Saturday, April 16, 2011 | 4:43 p.m.
Carolyn Goodman used every opportunity available in the first general election mayoral debate to criticize opponent Chris Guinchiglini for being a career politician, and a failed one at that.
Giunchigliani, a Clark County commissioner and former state Assemblywoman, defended her record and relied on her knowledge of government to substantively answer questions.
Saturday's debate, hosted by the Las Vegas chapter of the NAACP, set the stage for what's to come preceding the June 7 election.
Goodman presented herself as an outsider who will learn on the job and follow her husband Mayor Oscar Goodman's lead, while Giunchigliani argued she has the experience and knowledge to get things done.
"We are a package deal," Goodman said of her husband.
"I'm proud of my record," Giunchigliani said.
Both candidates filled the Pearson Community Center with supporters, but Giunchigliani appeared to have the upper hand with the largely minority crowd.

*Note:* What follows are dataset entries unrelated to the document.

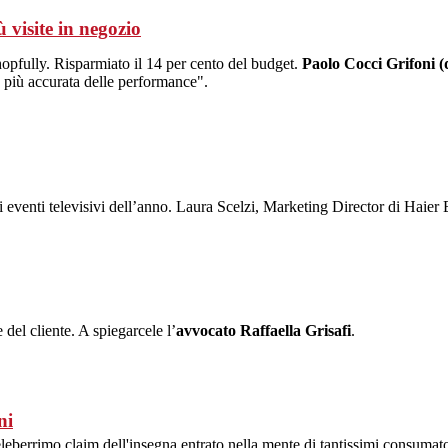
 visite in negozio
Shopfully. Risparmiato il 14 per cento del budget.
Paolo Cocci Grifoni (
e più accurata delle performance".
tanti eventi televisivi dell’anno. Laura Scelzi, Marketing Director di Ha
 del cliente. A spiegarcele l’
avvocato Raffaella Grisafi
.
ni
celeberrimo claim dell'insegna entrato nella mente di tantissimi consumato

Several audience members asked Goodman pointed questions about her husband's treatment of Las Vegas' minority communities. Many said they felt left out of redevelopment and economic diversification projects.
"Where was your political interest when your husband was allowing black and brown communities to fall apart?" a woman asked Goodman.
Goodman acknowledged problems in the city's lower-income, minority wards but rattled off a list of public safety, school and health care projects completed during her husband's tenure.
"With all the improvements, we're on a road and a climb up," she said.
Goodman received the harshest criticism for wearing a Kente cloth scarf featuring African colors. It was widely seen as pandering to the black crowd.
One audience member called her on it.
"Did you wear African garb to pander to us?" the woman asked.
"That is so insulting," Goodman replied. "This was a gift to me. I wore this to honor you with a gift I was honored with."
Goodman also invoked the name of City Councilman Ricki Barlow four times, describing him as a friend and ally. Barlow is black, which raised more accusations of pandering, but he also represents the neighborhoods Goodman talked about.
Throughout the debate, Goodman stressed her commitment to Las Vegas' west side, saying she understands the "pulse beat" of what residents need.
She also mentioned working in the community. When she first arrived to Vegas several decades ago, Goodman worked for two years in a West Las Vegas branch of the U.S. Department of Labor trying to get blacks good jobs in the segregated city.
Goodman showed a better knowledge of issues than she has in the past but continued to answer questions in generalities. She admitted several times that she couldn't offer specific proposals because she's not in government and needs to learn how the city works.
Giunchigliani offered much more concrete ideas. She repeated her calls for school mentorship programs, revolving loans for small business entrepreneurs and a streamlined business permit process.
She seemed to grow annoyed with Goodman's digs.
"She appears to be trying to take something from Victor's campaign," Giunchigliani said after the debate.
Defeated primary challenger Victor Chaltiel came down hard on Giunchigliani for being a career politician.
Giunchigliani, who has widespread support in the minority community, acknowledged that Goodman was better prepared for this debate but maintained that she has no real understanding of the issues facing Las Vegas.
Both women remained cordial to one another, and each kept her composure under fire.
Goodman at one point invoked her husband's sense of humor in answering a question about open meeting laws.
When asked how they would make city government more transparent, Giunchigliani proposed moving council meetings to evenings so the working public could attend.
Goodman suggested that politicians who hold secret meetings be "flayed open" or have their fingers cut off. Her husband once recommended that graffiti artists be punished by having their thumbs severed.